Sin embargo, tras el mosaico de caras sobre la pantalla, para algunos siempre volvía el silencio doméstico, que por la noche pesaba aún más. Pasa que en la repetición de estos silencios, no deseados tras semanas y semanas de confinamiento, estos se vuelven densos y hacen difícil mantener la esperanza.

Compartir con los demás las experiencias del día a día, sobre todo las más insólitas, también es una forma de “asimilarlas”, interiorizarlas, aceptar que suceden de verdad.

Esto es difícil cuando la mayoría de las conversaciones con aquellos con quienes solíamos aprehender la escena cotidiana, solo se comunican con nosotros telemáticamente.

Nos invade una sensación de irrealidad, “¿Esto está sucediendo de verdad?”.

Nada como interactuar junto con otras personas lidiando con la realidad, para entender su naturaleza, para creérnosla, asumir que es la escena en la que realmente estamos viviendo.

Solos en la pandemia, la realidad parecía otra… una película, una que se veía mirando por la ventana. ¡Los afortunados que tenían una por donde ver la calle!

Los días iguales en la soledad de la pandemia

Frente a quienes han vivido el confinamiento como una extenuante inmersión familiar, los solitarios de residencia han experimentado como nadie esa sensación de que los días se repetían con una precisión extraordinaria.

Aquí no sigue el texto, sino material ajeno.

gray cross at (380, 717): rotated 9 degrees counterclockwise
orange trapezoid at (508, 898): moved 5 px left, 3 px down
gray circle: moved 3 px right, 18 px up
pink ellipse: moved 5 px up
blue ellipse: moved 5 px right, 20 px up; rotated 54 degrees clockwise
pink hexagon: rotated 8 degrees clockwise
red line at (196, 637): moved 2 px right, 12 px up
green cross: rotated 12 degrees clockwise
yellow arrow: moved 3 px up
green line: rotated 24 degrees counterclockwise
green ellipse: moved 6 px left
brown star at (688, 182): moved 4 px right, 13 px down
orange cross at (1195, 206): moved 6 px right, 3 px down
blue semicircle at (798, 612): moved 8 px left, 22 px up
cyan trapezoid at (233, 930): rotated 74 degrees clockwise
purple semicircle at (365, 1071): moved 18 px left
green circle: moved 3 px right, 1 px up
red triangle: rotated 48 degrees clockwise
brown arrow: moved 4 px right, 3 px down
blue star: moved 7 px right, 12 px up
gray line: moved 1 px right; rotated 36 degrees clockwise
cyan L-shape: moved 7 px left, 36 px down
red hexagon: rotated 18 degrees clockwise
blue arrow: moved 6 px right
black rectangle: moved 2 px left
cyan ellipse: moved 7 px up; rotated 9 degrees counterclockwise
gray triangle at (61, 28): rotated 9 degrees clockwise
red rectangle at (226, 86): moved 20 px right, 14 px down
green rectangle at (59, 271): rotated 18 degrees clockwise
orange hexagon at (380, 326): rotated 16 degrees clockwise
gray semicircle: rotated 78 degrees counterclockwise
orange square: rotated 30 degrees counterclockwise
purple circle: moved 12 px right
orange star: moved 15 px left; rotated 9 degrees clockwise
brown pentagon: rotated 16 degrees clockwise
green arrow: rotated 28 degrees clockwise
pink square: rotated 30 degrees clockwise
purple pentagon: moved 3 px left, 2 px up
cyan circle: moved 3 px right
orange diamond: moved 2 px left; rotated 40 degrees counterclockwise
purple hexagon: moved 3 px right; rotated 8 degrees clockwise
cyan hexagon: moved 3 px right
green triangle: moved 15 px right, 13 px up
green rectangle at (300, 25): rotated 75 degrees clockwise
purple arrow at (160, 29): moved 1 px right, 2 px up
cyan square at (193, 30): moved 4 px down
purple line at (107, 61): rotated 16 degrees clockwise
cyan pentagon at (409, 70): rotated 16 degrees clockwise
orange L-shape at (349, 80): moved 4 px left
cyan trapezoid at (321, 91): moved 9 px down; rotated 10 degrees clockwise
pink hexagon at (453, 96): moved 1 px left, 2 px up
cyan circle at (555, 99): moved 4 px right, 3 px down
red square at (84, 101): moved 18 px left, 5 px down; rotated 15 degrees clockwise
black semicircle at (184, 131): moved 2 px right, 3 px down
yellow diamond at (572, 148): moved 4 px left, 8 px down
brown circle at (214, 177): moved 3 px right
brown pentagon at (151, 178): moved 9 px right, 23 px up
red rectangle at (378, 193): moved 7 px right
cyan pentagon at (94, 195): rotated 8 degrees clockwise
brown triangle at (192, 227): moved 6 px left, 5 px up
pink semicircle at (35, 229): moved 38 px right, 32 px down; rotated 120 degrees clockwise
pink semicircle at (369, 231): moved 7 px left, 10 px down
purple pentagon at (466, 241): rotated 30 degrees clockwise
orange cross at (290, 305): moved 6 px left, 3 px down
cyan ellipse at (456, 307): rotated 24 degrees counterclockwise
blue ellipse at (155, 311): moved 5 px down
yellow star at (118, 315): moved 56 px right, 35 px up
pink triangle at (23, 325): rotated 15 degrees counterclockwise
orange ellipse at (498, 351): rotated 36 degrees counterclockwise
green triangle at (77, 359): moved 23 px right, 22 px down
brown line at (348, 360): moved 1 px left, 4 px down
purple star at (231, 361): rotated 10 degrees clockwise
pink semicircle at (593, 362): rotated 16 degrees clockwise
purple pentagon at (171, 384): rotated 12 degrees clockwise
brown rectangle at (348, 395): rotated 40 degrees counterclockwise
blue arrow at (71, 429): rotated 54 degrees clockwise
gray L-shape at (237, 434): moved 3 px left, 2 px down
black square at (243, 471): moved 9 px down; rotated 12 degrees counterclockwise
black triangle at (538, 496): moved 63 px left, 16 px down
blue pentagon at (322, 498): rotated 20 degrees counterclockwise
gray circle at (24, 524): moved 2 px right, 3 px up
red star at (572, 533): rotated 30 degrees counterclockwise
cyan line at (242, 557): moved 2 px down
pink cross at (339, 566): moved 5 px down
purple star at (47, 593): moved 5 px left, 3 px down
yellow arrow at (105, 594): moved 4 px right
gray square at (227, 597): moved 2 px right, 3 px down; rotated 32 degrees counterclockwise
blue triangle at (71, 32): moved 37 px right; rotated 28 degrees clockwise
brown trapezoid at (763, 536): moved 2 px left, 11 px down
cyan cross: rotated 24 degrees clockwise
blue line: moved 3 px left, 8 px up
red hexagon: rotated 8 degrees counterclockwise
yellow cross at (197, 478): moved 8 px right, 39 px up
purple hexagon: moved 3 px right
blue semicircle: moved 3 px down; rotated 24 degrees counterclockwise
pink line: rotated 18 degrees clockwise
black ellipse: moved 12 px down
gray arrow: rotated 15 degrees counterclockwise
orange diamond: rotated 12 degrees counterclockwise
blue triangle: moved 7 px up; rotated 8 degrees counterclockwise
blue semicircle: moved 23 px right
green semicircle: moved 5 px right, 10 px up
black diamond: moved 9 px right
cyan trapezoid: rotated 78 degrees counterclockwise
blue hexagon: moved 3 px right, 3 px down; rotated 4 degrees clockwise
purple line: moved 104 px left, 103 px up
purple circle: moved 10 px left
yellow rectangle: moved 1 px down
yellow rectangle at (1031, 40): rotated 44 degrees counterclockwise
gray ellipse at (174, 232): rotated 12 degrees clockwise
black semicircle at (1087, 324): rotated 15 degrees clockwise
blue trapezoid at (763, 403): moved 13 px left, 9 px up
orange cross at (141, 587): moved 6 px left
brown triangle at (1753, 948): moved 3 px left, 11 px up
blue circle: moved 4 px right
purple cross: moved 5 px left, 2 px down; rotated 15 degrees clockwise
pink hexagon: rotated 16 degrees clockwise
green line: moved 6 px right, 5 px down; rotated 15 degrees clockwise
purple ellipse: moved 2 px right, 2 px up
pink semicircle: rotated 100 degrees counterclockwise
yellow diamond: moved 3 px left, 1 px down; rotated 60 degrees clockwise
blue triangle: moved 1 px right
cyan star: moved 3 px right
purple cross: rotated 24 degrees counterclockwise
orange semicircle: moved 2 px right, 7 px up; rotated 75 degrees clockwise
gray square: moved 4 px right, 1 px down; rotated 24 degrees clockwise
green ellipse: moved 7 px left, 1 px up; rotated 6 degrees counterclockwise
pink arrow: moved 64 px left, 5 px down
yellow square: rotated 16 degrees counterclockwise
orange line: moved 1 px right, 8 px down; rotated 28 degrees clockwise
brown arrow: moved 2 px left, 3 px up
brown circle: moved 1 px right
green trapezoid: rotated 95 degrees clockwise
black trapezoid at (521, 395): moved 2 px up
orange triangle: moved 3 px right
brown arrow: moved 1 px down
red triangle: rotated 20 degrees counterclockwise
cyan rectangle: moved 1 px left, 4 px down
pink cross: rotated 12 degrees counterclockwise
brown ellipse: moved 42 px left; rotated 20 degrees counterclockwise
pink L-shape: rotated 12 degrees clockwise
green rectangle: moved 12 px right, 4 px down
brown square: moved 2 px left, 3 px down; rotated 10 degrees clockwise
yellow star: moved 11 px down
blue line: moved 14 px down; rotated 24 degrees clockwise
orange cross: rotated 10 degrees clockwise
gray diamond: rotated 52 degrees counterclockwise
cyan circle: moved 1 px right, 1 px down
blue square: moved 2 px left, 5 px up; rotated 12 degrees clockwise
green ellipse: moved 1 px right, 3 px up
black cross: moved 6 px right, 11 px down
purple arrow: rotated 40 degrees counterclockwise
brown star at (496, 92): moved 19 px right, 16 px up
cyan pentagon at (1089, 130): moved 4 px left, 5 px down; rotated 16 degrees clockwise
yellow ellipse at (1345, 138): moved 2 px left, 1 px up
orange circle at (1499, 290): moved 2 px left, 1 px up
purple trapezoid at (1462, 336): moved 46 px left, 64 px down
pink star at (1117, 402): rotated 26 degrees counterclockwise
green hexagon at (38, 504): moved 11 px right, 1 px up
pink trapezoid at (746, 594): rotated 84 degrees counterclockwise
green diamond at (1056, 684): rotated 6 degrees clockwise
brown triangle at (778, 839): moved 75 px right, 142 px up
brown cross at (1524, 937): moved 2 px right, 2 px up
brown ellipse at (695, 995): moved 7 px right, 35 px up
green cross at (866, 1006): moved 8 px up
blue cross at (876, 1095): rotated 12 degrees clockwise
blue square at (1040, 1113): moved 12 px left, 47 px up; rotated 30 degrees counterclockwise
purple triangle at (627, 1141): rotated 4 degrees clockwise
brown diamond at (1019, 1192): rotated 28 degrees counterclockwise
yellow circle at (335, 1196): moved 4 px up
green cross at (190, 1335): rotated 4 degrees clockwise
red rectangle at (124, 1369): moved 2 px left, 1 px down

Nadie que moviera de sitio las cosas, nadie que cocinara algo diferente por mero capricho, nadie que se inventara un juego para pasar los tiempos muertos, etc. Las cosas seguían estando siempre en el mismo lugar, los días terminaban todos de la misma forma, y hasta las visitas al baño se volvían incontables, indiferenciadas, como si no hicieras otra cosa que volver y volver.

Mi primera pandemia en soledad

Aquellos que, además, han sustituido sus días de trabajo en la oficina por el teletrabajo, han visto cómo sus espacios íntimos han sido invadidos por lo laboral, y lo laboral por lo personal, amalgamando y homogeneizando sus escenarios de vida, de los que no podían salir, hasta hacerlos parecer todos lo mismo.

En ocasiones, el “lugar de trabajo” era el mismo que el de las videoconferencias con la familia. La pantalla del ordenador de trabajo era la pantalla de cine para ver una serie de tv; y las mismas sillas servían a todas horas para las mismas cosas, hasta hacernos revivir un “Día de la Marmota” sin final.

Incluso los fines de semana empezaban a parecerse demasiado a los días de diario, enloqueciéndonos por la imposibilidad de desconectar, de escapar a otra escena aunque solo fuera para vivir cualquier otra cosa.

Consecuencias

Ahora que el confinamiento ha terminado, podemos (más o menos) socializar con cuidado y retomar las relaciones que nos aportan salud mental.

Sin embargo, todo lo vivido ha dejado secuelas.

Cada persona termina explotando a su manera: con irritabilidad, desmotivación, miedos y angustias. Muchas veces con síntomas de ansiedad, estados de depresión, fobias varias: a salir a la calle, a relacionarnos, a la enfermedad…

Hemos salido del estado de shock y estamos asimilando todo lo que ha pasado. Es un momento difícil que a veces requiere tratamiento. Para evitar que estos síntomas empeoren o se cronifiquen, es necesario pedir ayuda profesional.